The biggest thing that I took out of this conversation and the thing that all of you should understand is the saying all models are wrong but some are useful. This is not just a saying but it undeniably a statement of fact, anyone who has ever looked at a weather forcast then been surprised about what the weather was the next day should recognize this, forcasts are models that are never 100% accurate.
The problem that came up in the conversation these professors where having was that this saying that they teach everyone who takes a 100 level science class has been forgotten, in fact in the context of scientific research that is relevant to current events it has become politically incorrect to suggest that the models which many of today's public policies base themselves off of could be wrong despite the fact that we now have actual data proving that these sorts of models from under a year ago are wrong.
I am currently in a data science class, data science is really just a fancy term for making and analyzing these models which are always wrong. The scariest thing that I have come to realize in this class is that there is no emphasis on the fact that these models are always wrong, instead we are taught to use terms such as "this model has an 85% level of accuracy" or "this projection has a standard of error of 4%". Terms like these are missleading and deceptive. Here's an example:
So last week in my data science class we had an assignment where we were given a dataset provided by Spotify that contained the attributes of a ton of songs from the last century and a rating of how popular they are for current Spotify users. We were tasked with building models using this data to predict whether or not a model would be a hit and whether or not it would flop. My group produced two models for this assignment, one that has a 74% level of accuracy and one that had an 86% level of accuracy. Guess which one of these I would say is more reliable. If you guessed the one with higher accuracy you're wrong.
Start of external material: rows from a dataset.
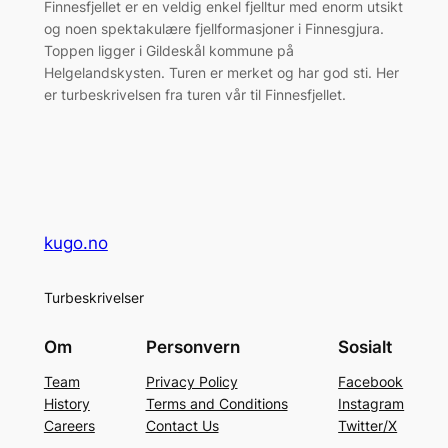
Finnesfjellet er en veldig enkel fjelltur med enorm utsikt
og noen spektakulære fjellformasjoner i Finnesgjura.
Toppen ligger i Gildeskål kommune på
Helgelandskysten. Turen er merket og har god sti. Her
er turbeskrivelsen fra turen vår til Finnesfjellet.
kugo.no
Turbeskrivelser
Om
Personvern
Sosialt
Team
Privacy Policy
Facebook
History
Terms and Conditions
Instagram
Careers
Contact Us
Twitter/X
I was the one in my group in charge of creating the model to project what new songs would be total flops, before I started building any model I did a few things to be able to visualize and better understand the data I had been given. I found two things, the first of which we had already been warned about. First Spotify rates song's popularity based on their current popularity rather than their historic popularity, so the popularity factor in that data was biased twards more recent songs, and second, with the exeption of 2020 only the most popular songs of a given year were included in the data set. I concluded that the data we had was great for a model to precict hits but would be of little use in predicting flops because with the exeption of 2020 songs noting in the data set was a flop. So I based my model off of only the 2020 data then spent two paragraphs explaining why that model should be used with caution.
The scary part about this was that I was the only one in the class who had spent the time to make these observations, since most people doing that sort of thing (especially students) will just go ahead and assume that the data they have is suitable for what they want to do with it. The even scarier part about that was that after overhearing that conversation between the two professors about all models being wrong, I realized that I was never taught to explain why certain models should be used with caution. In today's society we are taght to emphasize our strengths and ignore our weaknesses.
All models are wrong, but some are useful. If anyone ever wants you or the government to do something based on a model be exteremly skeptical. Science has always been political, and models are always wrong.